Волосы, распустившиеся в схватке из косы, упали на лицо. Я попыталась сдуть их, но через кляп не получилось, и в результате об обстановки комнаты, в которую меня принесли, оставалось только догадываться.

Я сразу решила, что это лаборатория: об этом однозначно говорил яркий электрический свет, бивший по глазам, и медицинские запахи, витавшие в воздухе. Отчетливо различались хлор, карболка, спирт и что-то еще, незнакомое, но резкое и искусственное. Напротив меня на стене висело маленькое зеркало, и я краем глаза поймала в него часть своего отражения: грязные спутанные волосы, наливающийся синяк под глазом, растянутые кляпом окровавленные губы, рваное платье, которое не всякая нищенка согласится надеть…

М-да, хороша! Правду говорят: чтобы как следует что-то сыграть, надо это прожить. Как я ни пыталась изобразить вконец опустившуюся особу, готовую копаться в помойке, а все равно минутная схватка с четырьмя вооруженными молодцами и валяние в грязи завершили мое преображение гораздо успешнее.

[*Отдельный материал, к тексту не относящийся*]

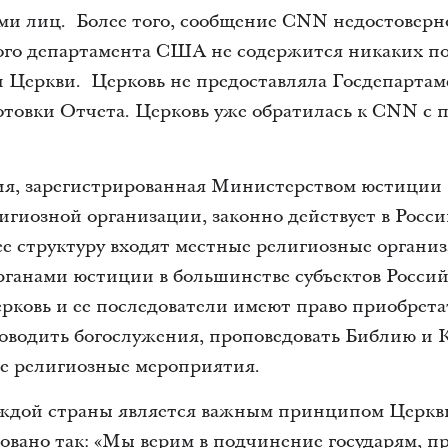
и лиц. Более того, сообщение CNN недостоверно 
ого департамента США не содержится никаких п
ти Церкви. Церковь не предоставляла Госдепарт
товки Отчета. Церковь уже обратилась к CNN с 
ия, зарегистрированная Министерством юстиции 
гиозной организации, законно действует в Росс
В ее структуру входят местные религиозные органи
рганами юстиции в большинстве субъектов Росси
ерковь и ее последователи имеют право приобрет
роводить богослужения, проповедовать Библию и 
е религиозные мероприятия.
аждой страны является важным принципом Церкви
вано так: «Мы верим в подчинение государям, п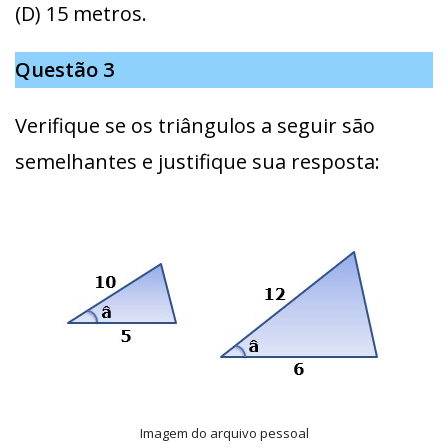
(D) 15 metros.
Questão 3
Verifique se os triângulos a seguir são
semelhantes e justifique sua resposta:
Imagem do arquivo pessoal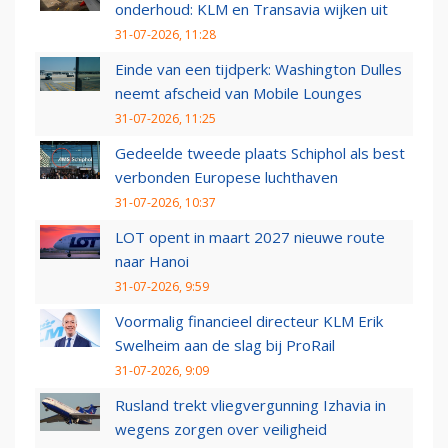
onderhoud: KLM en Transavia wijken uit
31-07-2026, 11:28
Einde van een tijdperk: Washington Dulles
neemt afscheid van Mobile Lounges
31-07-2026, 11:25
Gedeelde tweede plaats Schiphol als best
verbonden Europese luchthaven
31-07-2026, 10:37
LOT opent in maart 2027 nieuwe route
naar Hanoi
31-07-2026, 9:59
Voormalig financieel directeur KLM Erik
Swelheim aan de slag bij ProRail
31-07-2026, 9:09
Rusland trekt vliegvergunning Izhavia in
wegens zorgen over veiligheid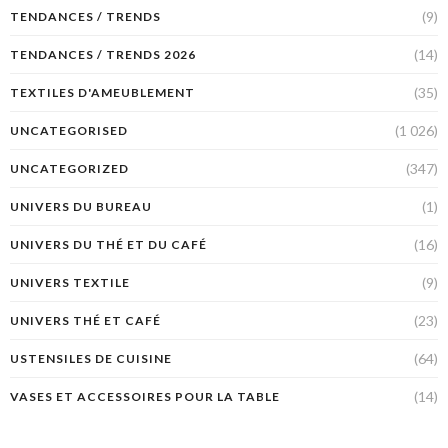
(9)
TENDANCES / TRENDS
(14)
TENDANCES / TRENDS 2026
(35)
TEXTILES D'AMEUBLEMENT
(1 026)
UNCATEGORISED
(347)
UNCATEGORIZED
(1)
UNIVERS DU BUREAU
(16)
UNIVERS DU THÉ ET DU CAFÉ
(9)
UNIVERS TEXTILE
(23)
UNIVERS THÉ ET CAFÉ
(64)
USTENSILES DE CUISINE
(14)
VASES ET ACCESSOIRES POUR LA TABLE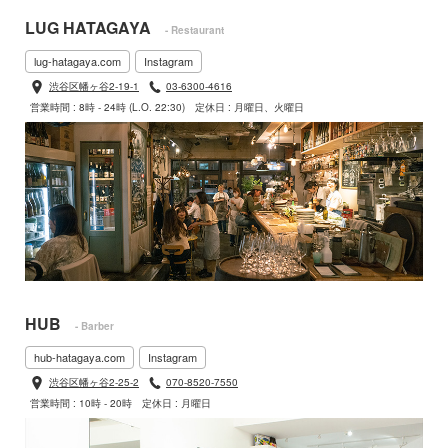
LUG HATAGAYA
- Restaurant
lug-hatagaya.com
Instagram
渋谷区幡ヶ谷2-19-1
03-6300-4616
営業時間 : 8時 - 24時 (L.O. 22:30)
定休日 : 月曜日、火曜日
HUB
- Barber
hub-hatagaya.com
Instagram
渋谷区幡ヶ谷2-25-2
070-8520-7550
営業時間 : 10時 - 20時
定休日 : 月曜日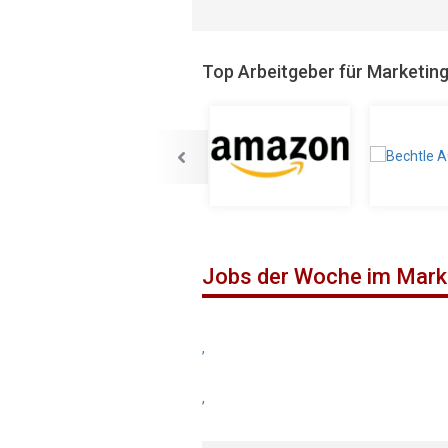
Top Arbeitgeber für Marketin
Jobs der Woche im Mark
,
,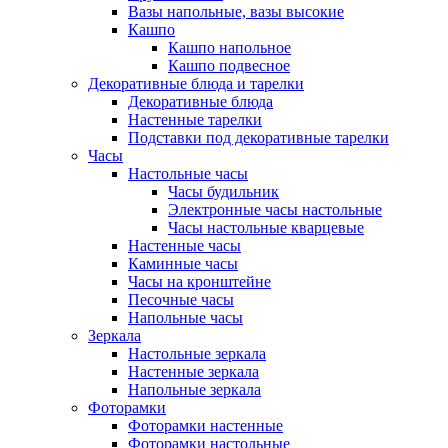
Вазы напольные, вазы высокие
Кашпо
Кашпо напольное
Кашпо подвесное
Декоративные блюда и тарелки
Декоративные блюда
Настенные тарелки
Подставки под декоративные тарелки
Часы
Настольные часы
Часы будильник
Электронные часы настольные
Часы настольные кварцевые
Настенные часы
Каминные часы
Часы на кронштейне
Песочные часы
Напольные часы
Зеркала
Настольные зеркала
Настенные зеркала
Напольные зеркала
Фоторамки
Фоторамки настенные
Фоторамки настольные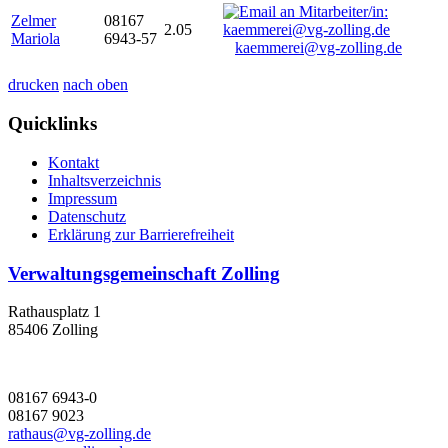
Zelmer
08167
2.05
Mariola
6943-57
kaemmerei@vg-zolling.de
drucken
nach oben
Quicklinks
Kontakt
Inhaltsverzeichnis
Impressum
Datenschutz
Erklärung zur Barrierefreiheit
Verwaltungsgemeinschaft Zolling
Rathausplatz 1
85406 Zolling
08167 6943-0
08167 9023
rathaus@vg-zolling.de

…А все началось, конечно, с исчезновение Эльдара Волкова.


* * *

Когда Жанара Салтымбаева, цедя сквозь зубы, вывалила на шефа эту информацию, у того аж пасть приоткрылась от удивления. Жест очень человеческий, я едва ли не впервые видела его у шефа.

— Постойте-ка, постойте-ка! — воскликнул шеф. — Убил троих? Как троих? Полицейских?

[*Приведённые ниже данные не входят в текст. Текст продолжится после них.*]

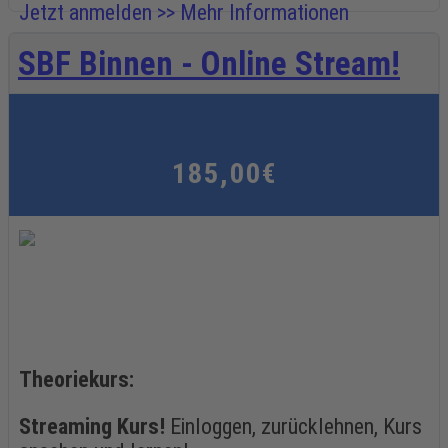
Jetzt anmelden >>
Mehr Informationen
SBF Binnen - Online Stream!
185,00€
Theoriekurs:
Streaming Kurs!
Einloggen, zurücklehnen, Kurs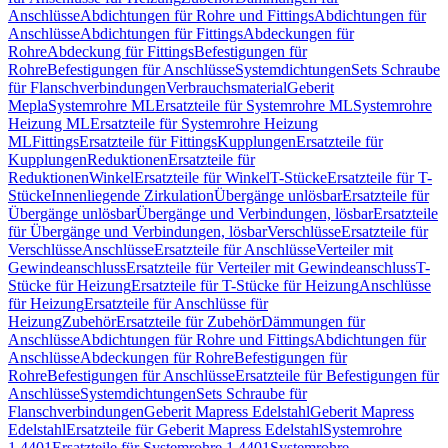
Anschlüsse
Abdichtungen für Rohre und Fittings
Abdichtungen für
Anschlüsse
Abdichtungen für Fittings
Abdeckungen für
Rohre
Abdeckung für Fittings
Befestigungen für
Rohre
Befestigungen für Anschlüsse
Systemdichtungen
Sets Schraube
für Flanschverbindungen
Verbrauchsmaterial
Geberit
Mepla
Systemrohre ML
Ersatzteile für Systemrohre ML
Systemrohre
Heizung ML
Ersatzteile für Systemrohre Heizung
ML
Fittings
Ersatzteile für Fittings
Kupplungen
Ersatzteile für
Kupplungen
Reduktionen
Ersatzteile für
Reduktionen
Winkel
Ersatzteile für Winkel
T-Stücke
Ersatzteile für T-
Stücke
Innenliegende Zirkulation
Übergänge unlösbar
Ersatzteile für
Übergänge unlösbar
Übergänge und Verbindungen, lösbar
Ersatzteile
für Übergänge und Verbindungen, lösbar
Verschlüsse
Ersatzteile für
Verschlüsse
Anschlüsse
Ersatzteile für Anschlüsse
Verteiler mit
Gewindeanschluss
Ersatzteile für Verteiler mit Gewindeanschluss
T-
Stücke für Heizung
Ersatzteile für T-Stücke für Heizung
Anschlüsse
für Heizung
Ersatzteile für Anschlüsse für
Heizung
Zubehör
Ersatzteile für Zubehör
Dämmungen für
Anschlüsse
Abdichtungen für Rohre und Fittings
Abdichtungen für
Anschlüsse
Abdeckungen für Rohre
Befestigungen für
Rohre
Befestigungen für Anschlüsse
Ersatzteile für Befestigungen für
Anschlüsse
Systemdichtungen
Sets Schraube für
Flanschverbindungen
Geberit Mapress Edelstahl
Geberit Mapress
Edelstahl
Ersatzteile für Geberit Mapress Edelstahl
Systemrohre
1.4401
Ersatzteile für Systemrohre 1.4401
Systemrohre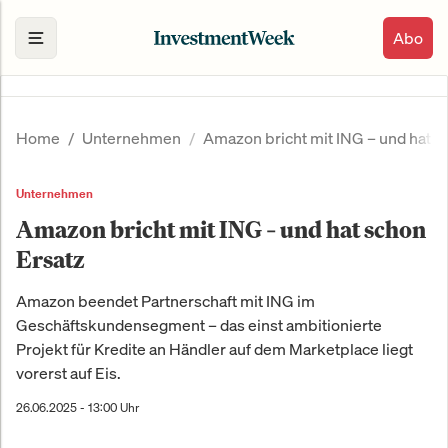
Abo
Home
Unternehmen
Amazon bricht mit ING – und hat s
Unternehmen
Amazon bricht mit ING – und hat schon
Ersatz
Amazon beendet Partnerschaft mit ING im
Geschäftskundensegment – das einst ambitionierte
Projekt für Kredite an Händler auf dem Marketplace liegt
vorerst auf Eis.
26.06.2025 - 13:00 Uhr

— Нет, к счастью не… — Салтымбаева оглянулась. — Я не собираюсь с вами разговаривать! Мне пора возвращаться в управление!

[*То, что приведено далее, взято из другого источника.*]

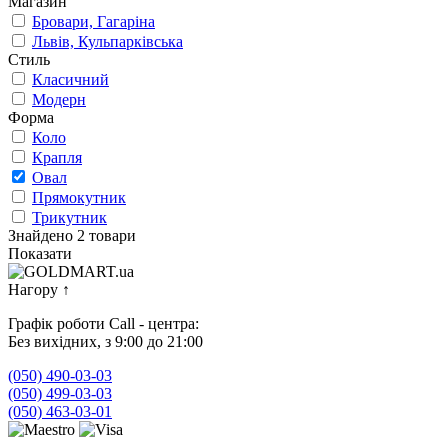
Магазин
Бровари, Гагаріна
Львів, Кульпарківська
Стиль
Класичний
Модерн
Форма
Коло
Крапля
Овал
Прямокутник
Трикутник
Знайдено 2 товари
Показати
Нагору
↑
Графік роботи Call - центра:
Без вихідних, з 9:00 до 21:00
(050) 490-03-03
(050) 499-03-03
(050) 463-03-01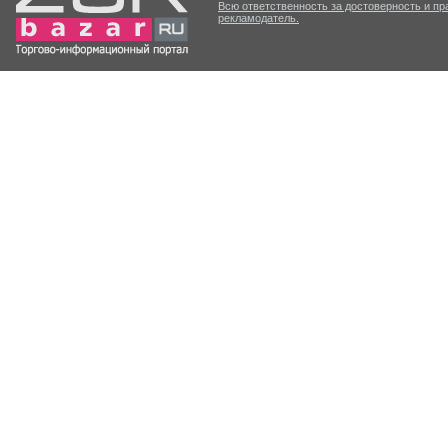
Всю ответственность за достоверность и п
рекламодатель.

— Жанара Алибековна, полноте вам! — произнес шеф. — Все же зайдемте, Антонина вчера пекла ваши любимые крендельки, я уверен, что у нее еще осталось. Расскажете все как на духу. Возможно, я сумею чем-то помочь… и деньги с Управления брать не собираюсь.

То ли Салтымбаева была скаредна от природы, то ли близко к сердцу принимала интересы родной конторы, то ли ее просто порадовало стремление шефа исправить ошибку, но она несколько смягчилась и позволила отвести себя в дом.

Крендельки у Антонины в самом деле нашлись. Со вчерашнего дня они слегка подсохли, но все равно, посыпанные сахарной крошкой и корицей, оставались божественным лакомством.

Кроме того, наша экономка заварила незабываемый чай с мятой и вишневым листом.

Все это настроило Салтымбаеву на более благосклонный лад.

Вздохнув, она сняла форменную шляпу, положила ее рядом на стол, открыв прямой пробор на голове, из-за которого ее лицо казалось еще строже и суровей. Затем сказала устало:

— Так вот, никто из полицейских, к счастью, не пострадал. Охранник из службы судебных приставов получил травму. Все трое убитых — заключенные, которых перевозили вместе с Волковым…

— Постойте-постойте! — шеф взмахнул хвостом и от избытка чувств чуть было не запрыгнул на обеденный стол, рядом с тарелкой Салтымбаевой. — Что значит — транспортировали вместе с ним? Куда и зачем?

— Задержанных перевозили в центральную тюрьму… Понятия не имею, зачем! — раздраженно проговорила инспектор. — Иногда так делают, чтобы освободить камеры в изоляторе. Или если есть основание полагать, что задержанный может быть опасен.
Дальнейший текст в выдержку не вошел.